• **What the task requires**: Pictures in the records below are skipped; the rest is copied exactly.

· · · · ·

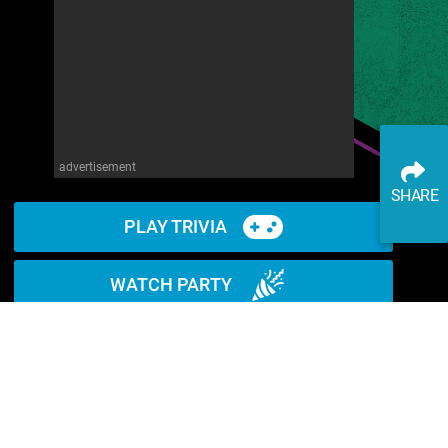
advertisement
SHARE
PLAY TRIVIA
WATCH PARTY
READ ARTICLE
WATCH ON YOUTUBE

· · · · ·

• **Answer box**:
advertisement
SHARE
PLAY TRIVIA
WATCH PARTY
READ ARTICLE
WATCH ON YOUTUBE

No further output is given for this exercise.